38-3.「ああいう女なんだよ」
文字数 1,103文字
「美味しい。上品な甘さ」
「先輩は甘いものなんでも好き?」
「うん。でもチョコは別格。つやっつやのチョコケーキならなおさら」
「つやっつや……」
「わかるぞ池崎。女って男にゃわからん擬音を使うよな」
「小暮さんと須藤さんが作ってくれたケーキ、美しかったなあ」
お茶を飲みながら美登利がうっとり言う。
「いい子だね、ふたりとも」
「確か、学年一の」
「そうそう、なんで別れちゃったの? お似合いだったのに」
ずきんと胸にきて正人は眉を寄せる。
どうしてそんなこと言うの。予防線のつもりなのか?
「片づけてくるね」
立ち上がった美登利の後ろ姿に宮前は鼻を鳴らす。
「ああいう女なんだよ」
「知ってます」
よく知っている。覚悟は決まっても彼女のああいう態度がなによりきつい。多分いちばん肝に銘じなければならないのはそこなのだ。
負けない。ぐっと口元を引き締めて正人は前を見た。
学校はもう自由登校だからのんびりしていたある朝、電話で呼び出された。
冬休みの間にクリーニングに出してもらった制服に袖を通す。あと何回着る機会があるだろうか。
授業中でしんとした校舎を冒険のような気分で忍び足で進む。
芸術館の二階の音楽室は授業中で合唱曲が聞こえてくる。美登利は脇の扉から個室の練習室が並ぶ通路に入った。
入ってすぐの絨毯敷きの床に船岡和美が蹲っている。
「美登利さん」
小さな声であっち、と練習室の一つを示す。
「いいの? 私が行っても」
小声で訊き返すと、和美は強い瞳でこくんと頷いた。
練習室に入っていく美登利を見ながら、和美は文化祭の日のことを思い出す。
(こういう気持ちなんだね)
大好きな人が傷ついていて、励ましてあげたくて、でも自分には力がなくて。それなら誰かに託すしかない。

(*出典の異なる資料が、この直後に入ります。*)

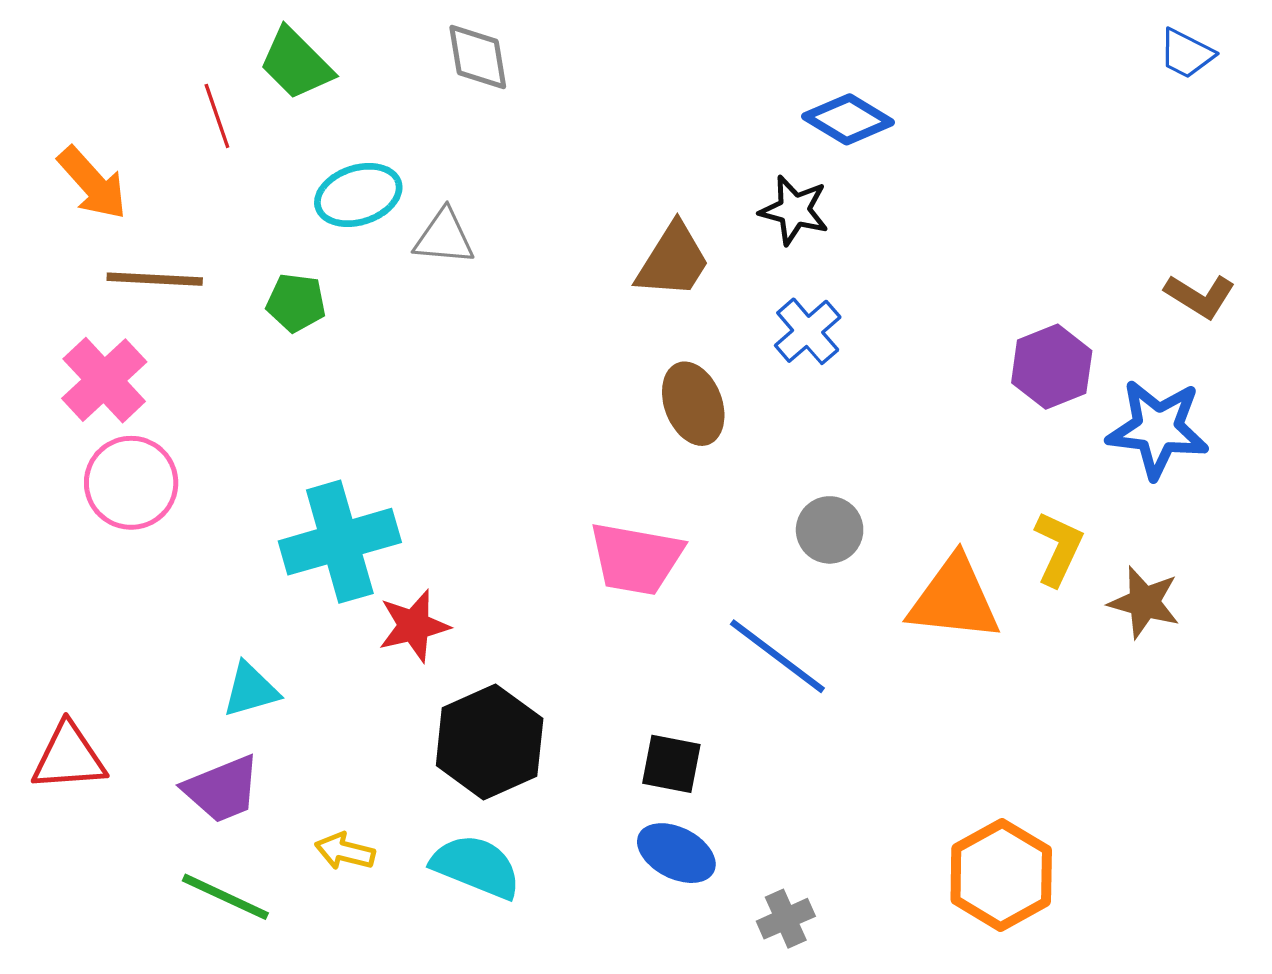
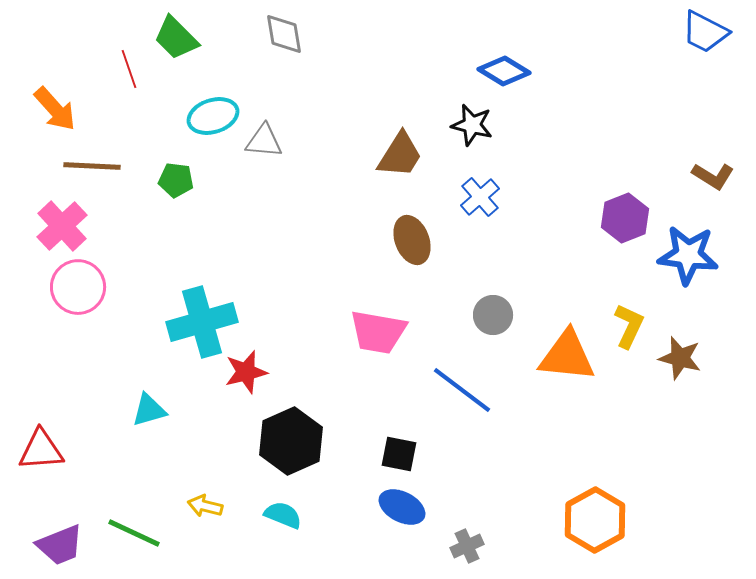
blue trapezoid: (1186, 54) -> (705, 32), size x1.4
purple trapezoid: (222, 789) -> (60, 545), moved
cyan semicircle: (476, 867) -> (283, 515), size x0.7

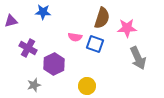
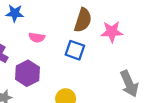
pink semicircle: (75, 37) -> (37, 37), moved
gray arrow: (138, 58) -> (129, 84), moved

大好きな人の為ならば、少しくらい辛くてもそうできる。
(でも、泣けるよね)
和美は手で目をふさいで涙をこらえる。
澤村祐也はピアノの前ではなく隅の椅子に座って窓枠に顔を伏せていた。
声はかけずに美登利はそうっと肩に手を置く。
「みどちゃん」
泣いてはいないが目が赤かった。
「どうしたの?」
「ごめんね。なんでもないんだよ。ただ」
いったん言葉を区切って澤村は息をのむ。
「ただ、いろんなことが、怖くなって、体が、動かなくなるんだ。おかしいよね?」
「おかしくないよ。今はそういうときなんだよ。そういうことだってあるよ」
「情けないよね、みんな大変なのは同じなのに、僕ばっかりこんな」
声を詰まらせて俯こうとした澤村の頬を美登利の手が引き留める。
額に彼女のくちびるを感じて澤村は驚いて目を上げた。